TASK OBJECTIVE: Could you restate the data word for word and drop the pictures?

(Transcribed page contents)
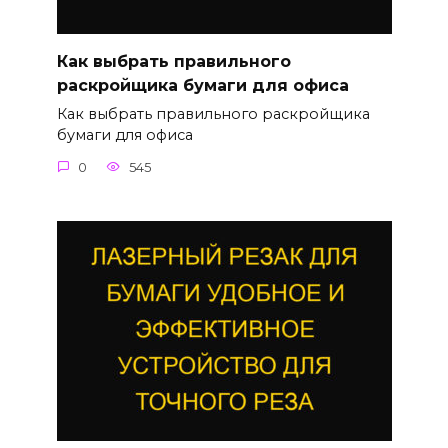
Как выбрать правильного
раскройщика бумаги для офиса
Как выбрать правильного раскройщика
бумаги для офиса
0
545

RESPONSE TO THE TASK:
Как выбрать правильного
раскройщика бумаги для офиса
Как выбрать правильного раскройщика
бумаги для офиса
0
545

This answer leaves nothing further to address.